DES ÉTUDES COMPLÉMENTAIRES NÉCESSAIRES

À son lancement, l’étude sur la santé cérébrale des sportifs professionnels était uniquement réservée aux boxeurs professionnels. Mais au cours de la dernière décennie, elle s’est ouverte aux autres athlètes professionnels pratiquant des sports de contact, comme la course automobile et le rodéo. « Nous ignorons si les séquelles à long terme sont différentes pour ce qui est des chocs à la tête », précise Charles Bernick. Rien n’exclut en effet que les joueurs de football américain professionnels soient plus susceptibles que les boxeurs professionnels ou les combattants de MMA de souffrir d’un type spécifique de trouble neurodégénératif.

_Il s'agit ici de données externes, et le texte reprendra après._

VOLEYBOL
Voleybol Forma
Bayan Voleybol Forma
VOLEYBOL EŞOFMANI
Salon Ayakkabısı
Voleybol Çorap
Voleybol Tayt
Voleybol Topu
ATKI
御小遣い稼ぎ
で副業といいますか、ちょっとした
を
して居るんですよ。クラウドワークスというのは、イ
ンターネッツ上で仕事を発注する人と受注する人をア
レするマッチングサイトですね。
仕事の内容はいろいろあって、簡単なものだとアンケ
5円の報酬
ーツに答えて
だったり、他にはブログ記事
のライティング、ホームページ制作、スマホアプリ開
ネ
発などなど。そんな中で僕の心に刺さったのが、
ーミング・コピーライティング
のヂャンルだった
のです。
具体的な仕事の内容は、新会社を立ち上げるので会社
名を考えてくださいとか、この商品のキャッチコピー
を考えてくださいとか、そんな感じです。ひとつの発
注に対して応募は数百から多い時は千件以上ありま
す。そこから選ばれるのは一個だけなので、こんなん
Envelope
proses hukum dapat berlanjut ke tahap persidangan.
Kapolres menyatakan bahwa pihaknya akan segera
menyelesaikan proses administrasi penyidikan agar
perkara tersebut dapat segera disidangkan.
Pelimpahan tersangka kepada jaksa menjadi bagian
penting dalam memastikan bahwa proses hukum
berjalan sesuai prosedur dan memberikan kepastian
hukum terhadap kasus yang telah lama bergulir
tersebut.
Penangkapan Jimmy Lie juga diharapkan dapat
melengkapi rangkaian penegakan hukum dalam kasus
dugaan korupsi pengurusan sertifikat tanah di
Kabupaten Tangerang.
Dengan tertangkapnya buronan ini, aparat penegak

Les six années de tests subis par Austin Trout n’ont révélé aucun déclin de ses aptitudes cognitives ni aucune modification du volume de son cerveau. Le boxeur s’estime donc plus chanceux que la plupart de ses collègues. Il pratique désormais la boxe à mains nues, discipline où le risque de traumatisme crânien est plus faible, et a prévu de retourner à la clinique de Cleveland à l’automne pour continuer à participer à l’étude. « La raison pour laquelle je peux me battre à ce niveau, à mon âge, c’est ma défense, indique Austin Trout. Il y a beaucoup de boxeurs qui prennent un coup pour en donner un. Moi, c’est le contraire, je frappe pour ne pas être frappé ».

Cet article a initialement paru sur le site nationalgeographic.com en langue anglaise.